Let's put some numbers behind this.

RBNZ C31 which shows mortgage lending by borrower type shows at that 30% of all mortgages are from property investors. Only about 66% of houses purchased require a mortgage, but lets assume 30% of all wholly equity financed house sales were likewise bought by investors. Therefore - 30% of every house bought or sold is by an investor.

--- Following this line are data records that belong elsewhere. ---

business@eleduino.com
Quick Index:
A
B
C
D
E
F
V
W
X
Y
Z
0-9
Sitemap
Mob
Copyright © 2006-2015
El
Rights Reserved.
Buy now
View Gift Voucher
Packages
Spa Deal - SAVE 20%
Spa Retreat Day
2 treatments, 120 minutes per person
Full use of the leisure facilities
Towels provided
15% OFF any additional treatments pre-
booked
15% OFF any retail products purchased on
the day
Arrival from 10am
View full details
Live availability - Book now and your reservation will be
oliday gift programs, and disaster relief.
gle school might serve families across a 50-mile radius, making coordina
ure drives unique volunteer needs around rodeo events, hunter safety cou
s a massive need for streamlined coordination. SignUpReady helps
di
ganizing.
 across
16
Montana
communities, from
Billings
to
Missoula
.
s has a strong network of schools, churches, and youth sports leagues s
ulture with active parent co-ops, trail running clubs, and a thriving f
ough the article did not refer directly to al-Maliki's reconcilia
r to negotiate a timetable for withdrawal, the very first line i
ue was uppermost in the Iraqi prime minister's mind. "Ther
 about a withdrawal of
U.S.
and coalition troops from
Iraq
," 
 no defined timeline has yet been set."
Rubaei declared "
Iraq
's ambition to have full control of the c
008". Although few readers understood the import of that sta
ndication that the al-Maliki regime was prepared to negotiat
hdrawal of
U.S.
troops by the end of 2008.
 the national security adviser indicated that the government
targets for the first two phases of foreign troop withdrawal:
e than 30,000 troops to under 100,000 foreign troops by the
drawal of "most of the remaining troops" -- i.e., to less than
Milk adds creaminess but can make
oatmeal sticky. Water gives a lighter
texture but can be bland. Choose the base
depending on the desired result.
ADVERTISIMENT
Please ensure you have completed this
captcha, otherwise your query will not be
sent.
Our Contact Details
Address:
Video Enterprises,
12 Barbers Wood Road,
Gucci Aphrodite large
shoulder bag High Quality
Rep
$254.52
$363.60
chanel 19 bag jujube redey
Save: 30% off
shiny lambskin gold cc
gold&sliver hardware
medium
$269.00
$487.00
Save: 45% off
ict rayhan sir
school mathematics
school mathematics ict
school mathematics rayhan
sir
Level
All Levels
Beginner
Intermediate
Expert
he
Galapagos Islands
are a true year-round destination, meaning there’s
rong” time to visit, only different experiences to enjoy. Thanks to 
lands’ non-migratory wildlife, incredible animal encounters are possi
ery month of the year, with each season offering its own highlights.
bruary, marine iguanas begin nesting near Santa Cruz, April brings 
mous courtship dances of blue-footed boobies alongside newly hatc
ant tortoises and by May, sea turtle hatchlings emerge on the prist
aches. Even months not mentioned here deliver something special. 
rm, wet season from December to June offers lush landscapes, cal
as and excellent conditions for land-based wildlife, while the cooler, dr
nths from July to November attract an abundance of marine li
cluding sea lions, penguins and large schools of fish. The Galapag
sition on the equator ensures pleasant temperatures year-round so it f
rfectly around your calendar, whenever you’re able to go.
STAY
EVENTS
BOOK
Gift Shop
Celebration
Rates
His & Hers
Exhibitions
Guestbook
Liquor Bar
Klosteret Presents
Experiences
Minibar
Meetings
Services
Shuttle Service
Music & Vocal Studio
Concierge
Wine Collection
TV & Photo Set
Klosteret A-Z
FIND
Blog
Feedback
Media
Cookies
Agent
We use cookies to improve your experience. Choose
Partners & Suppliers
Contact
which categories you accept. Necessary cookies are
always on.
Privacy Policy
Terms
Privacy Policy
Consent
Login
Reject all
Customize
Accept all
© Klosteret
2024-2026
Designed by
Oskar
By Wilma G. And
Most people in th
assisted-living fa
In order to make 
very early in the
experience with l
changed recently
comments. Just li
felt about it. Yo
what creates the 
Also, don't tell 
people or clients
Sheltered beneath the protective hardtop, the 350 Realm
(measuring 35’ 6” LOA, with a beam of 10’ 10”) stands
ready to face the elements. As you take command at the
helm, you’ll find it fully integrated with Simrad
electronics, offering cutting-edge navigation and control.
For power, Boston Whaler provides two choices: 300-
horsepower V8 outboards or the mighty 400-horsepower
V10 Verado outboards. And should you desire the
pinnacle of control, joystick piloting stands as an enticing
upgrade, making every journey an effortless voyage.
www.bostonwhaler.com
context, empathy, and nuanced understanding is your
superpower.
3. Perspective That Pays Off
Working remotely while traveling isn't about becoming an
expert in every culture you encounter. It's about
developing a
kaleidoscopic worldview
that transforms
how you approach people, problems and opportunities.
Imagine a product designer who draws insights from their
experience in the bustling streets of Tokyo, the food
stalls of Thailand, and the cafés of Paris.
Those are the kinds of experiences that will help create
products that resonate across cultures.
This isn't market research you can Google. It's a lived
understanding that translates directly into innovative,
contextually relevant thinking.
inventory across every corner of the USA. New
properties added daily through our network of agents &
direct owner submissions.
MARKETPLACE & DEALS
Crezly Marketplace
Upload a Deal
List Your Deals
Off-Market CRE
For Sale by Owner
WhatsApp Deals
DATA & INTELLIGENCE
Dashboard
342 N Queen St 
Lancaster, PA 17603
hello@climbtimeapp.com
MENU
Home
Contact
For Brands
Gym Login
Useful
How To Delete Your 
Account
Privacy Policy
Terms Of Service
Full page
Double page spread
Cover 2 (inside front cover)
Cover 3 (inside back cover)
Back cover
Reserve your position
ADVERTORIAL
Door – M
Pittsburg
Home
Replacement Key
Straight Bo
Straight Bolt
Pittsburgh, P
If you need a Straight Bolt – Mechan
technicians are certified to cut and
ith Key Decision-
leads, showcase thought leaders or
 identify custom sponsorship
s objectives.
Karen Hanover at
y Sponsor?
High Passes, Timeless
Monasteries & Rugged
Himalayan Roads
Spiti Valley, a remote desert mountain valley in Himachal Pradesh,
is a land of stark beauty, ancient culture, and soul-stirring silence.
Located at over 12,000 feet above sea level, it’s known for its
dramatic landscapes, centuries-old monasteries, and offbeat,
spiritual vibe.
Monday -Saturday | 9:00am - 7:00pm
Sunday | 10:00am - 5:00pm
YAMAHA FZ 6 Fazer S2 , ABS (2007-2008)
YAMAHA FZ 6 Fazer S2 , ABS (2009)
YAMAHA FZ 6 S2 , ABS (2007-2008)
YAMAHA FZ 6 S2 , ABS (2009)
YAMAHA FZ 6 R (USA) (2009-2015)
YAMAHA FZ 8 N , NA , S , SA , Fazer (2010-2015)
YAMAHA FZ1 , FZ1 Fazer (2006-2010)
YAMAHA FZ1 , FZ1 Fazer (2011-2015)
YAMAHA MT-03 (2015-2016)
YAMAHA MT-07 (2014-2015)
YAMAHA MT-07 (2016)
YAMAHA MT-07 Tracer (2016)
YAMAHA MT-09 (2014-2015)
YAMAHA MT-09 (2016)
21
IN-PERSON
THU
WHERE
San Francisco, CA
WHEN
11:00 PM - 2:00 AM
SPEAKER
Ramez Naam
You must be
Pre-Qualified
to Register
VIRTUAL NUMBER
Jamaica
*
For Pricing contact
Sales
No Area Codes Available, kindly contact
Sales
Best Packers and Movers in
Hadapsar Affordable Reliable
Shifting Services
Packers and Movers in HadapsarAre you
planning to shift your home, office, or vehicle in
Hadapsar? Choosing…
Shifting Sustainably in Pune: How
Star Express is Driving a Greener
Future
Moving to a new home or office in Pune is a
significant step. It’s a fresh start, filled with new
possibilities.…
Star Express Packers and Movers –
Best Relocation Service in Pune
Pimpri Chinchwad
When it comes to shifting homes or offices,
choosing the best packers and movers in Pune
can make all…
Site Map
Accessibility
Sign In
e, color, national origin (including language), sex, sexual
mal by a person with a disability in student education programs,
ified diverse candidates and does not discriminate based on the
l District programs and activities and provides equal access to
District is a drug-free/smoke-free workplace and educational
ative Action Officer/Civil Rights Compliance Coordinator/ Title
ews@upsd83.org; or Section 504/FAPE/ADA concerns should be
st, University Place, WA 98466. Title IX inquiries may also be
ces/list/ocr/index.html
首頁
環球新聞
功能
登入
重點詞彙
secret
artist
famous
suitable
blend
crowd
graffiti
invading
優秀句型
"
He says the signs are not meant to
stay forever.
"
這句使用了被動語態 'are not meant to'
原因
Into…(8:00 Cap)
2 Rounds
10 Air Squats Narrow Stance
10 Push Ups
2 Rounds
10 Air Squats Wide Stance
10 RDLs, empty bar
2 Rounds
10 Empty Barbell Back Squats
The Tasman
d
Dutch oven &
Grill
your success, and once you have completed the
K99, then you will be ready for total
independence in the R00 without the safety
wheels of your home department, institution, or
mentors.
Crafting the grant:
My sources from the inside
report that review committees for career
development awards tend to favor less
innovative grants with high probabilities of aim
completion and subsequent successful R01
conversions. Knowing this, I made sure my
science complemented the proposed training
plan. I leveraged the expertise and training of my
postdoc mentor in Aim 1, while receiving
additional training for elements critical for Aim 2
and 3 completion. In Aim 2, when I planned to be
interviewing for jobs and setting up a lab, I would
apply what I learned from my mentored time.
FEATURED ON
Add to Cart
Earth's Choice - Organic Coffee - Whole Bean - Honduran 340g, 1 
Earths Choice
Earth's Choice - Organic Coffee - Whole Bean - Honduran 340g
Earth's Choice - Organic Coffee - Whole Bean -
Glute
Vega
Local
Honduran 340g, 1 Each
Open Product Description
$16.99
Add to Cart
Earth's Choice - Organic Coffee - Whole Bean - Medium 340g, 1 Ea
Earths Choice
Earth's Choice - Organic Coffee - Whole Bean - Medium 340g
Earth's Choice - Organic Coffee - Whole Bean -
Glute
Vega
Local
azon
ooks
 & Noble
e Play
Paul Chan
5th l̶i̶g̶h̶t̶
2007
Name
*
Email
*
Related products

In the last 12 months to March 2015 a staggering $40.979 billion dollars and 76,920 houses were sold - for an average price (averages not medians are relevant for calc. tax) of $532,746

The 12 months to March 14 had $38.670 billion and 78,557 house sold for an average $492,255

Lets assume 30% of houses were sold by investors = 23,076 houses
(x) Average capital gain per house of $40,491
= which equals $934 million of what should be considered taxable income
(x) say marginal tax rate of (say) 33% = $308 million of tax revenue to the IRD

But yet they only collect $54m? That's only 17.5% - or 17.5 out of every 100 property investors selling with a capital gain. That's 83% of investors who should be paying tax that don't.

The numbers are too large and we will never be able to staff the IRD appropriately to force investors to pay tax if they operate on revenue account and likewise the odds are so stacked in investors favour that they will never be convinced to pay their tax full and in fair.

Therefore - the only way around this issue is a mandatory across the board capital gains tax on non primary homes. It's not the sole solution - but its one of them.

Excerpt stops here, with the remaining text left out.